[Opening Entries provided section]
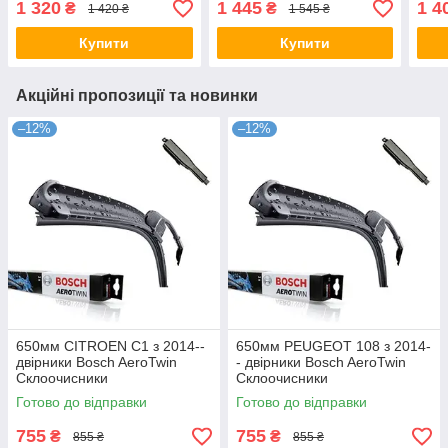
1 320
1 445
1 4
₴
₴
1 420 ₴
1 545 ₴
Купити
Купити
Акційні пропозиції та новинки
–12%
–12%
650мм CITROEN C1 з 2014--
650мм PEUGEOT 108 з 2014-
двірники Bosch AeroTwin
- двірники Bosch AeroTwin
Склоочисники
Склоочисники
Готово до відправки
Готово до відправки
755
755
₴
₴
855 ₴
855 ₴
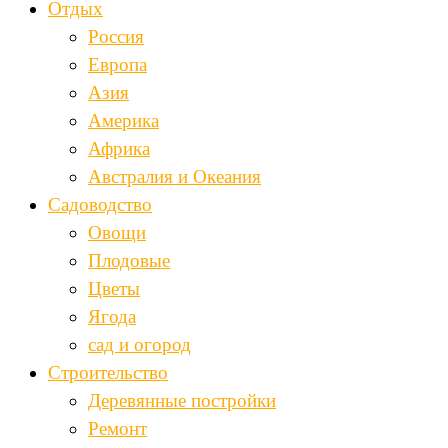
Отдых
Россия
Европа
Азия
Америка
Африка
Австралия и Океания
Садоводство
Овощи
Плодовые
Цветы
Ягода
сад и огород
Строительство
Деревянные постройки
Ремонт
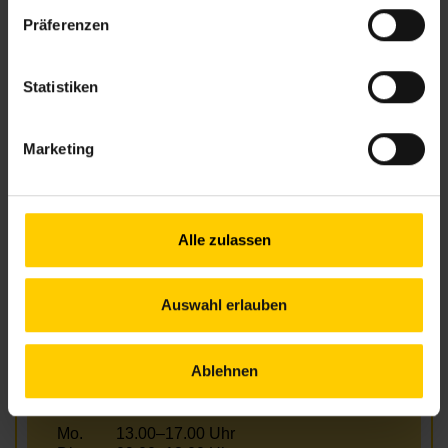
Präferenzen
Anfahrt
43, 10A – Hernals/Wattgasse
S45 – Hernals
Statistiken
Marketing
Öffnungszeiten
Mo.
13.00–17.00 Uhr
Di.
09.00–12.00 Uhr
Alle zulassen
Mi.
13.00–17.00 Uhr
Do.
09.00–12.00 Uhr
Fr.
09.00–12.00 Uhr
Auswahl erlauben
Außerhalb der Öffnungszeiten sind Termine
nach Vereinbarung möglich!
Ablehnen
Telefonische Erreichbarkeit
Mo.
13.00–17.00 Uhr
[Closing Entries provided section]
**Exercise details**
Without including any picture, retype the entries exactly.

**Output of the exercise**
1 320
1 445
1 4
₴
₴
1 420 ₴
1 545 ₴
Купити
Купити
Акційні пропозиції та новинки
–12%
–12%
650мм CITROEN C1 з 2014--
650мм PEUGEOT 108 з 2014-
двірники Bosch AeroTwin
- двірники Bosch AeroTwin
Склоочисники
Склоочисники
Готово до відправки
Готово до відправки
755
755
₴
₴
855 ₴
855 ₴
Отдых
Россия
Европа
Азия
Америка
Африка
Австралия и Океания
Садоводство
Овощи
Плодовые
Цветы
Ягода
сад и огород
Строительство
Деревянные постройки
Ремонт
Präferenzen
Anfahrt
43, 10A – Hernals/Wattgasse
S45 – Hernals
Statistiken
Marketing
Öffnungszeiten
Mo.
13.00–17.00 Uhr
Di.
09.00–12.00 Uhr
Alle zulassen
Mi.
13.00–17.00 Uhr
Do.
09.00–12.00 Uhr
Fr.
09.00–12.00 Uhr
Auswahl erlauben
Außerhalb der Öffnungszeiten sind Termine
nach Vereinbarung möglich!
Ablehnen
Telefonische Erreichbarkeit
Mo.
13.00–17.00 Uhr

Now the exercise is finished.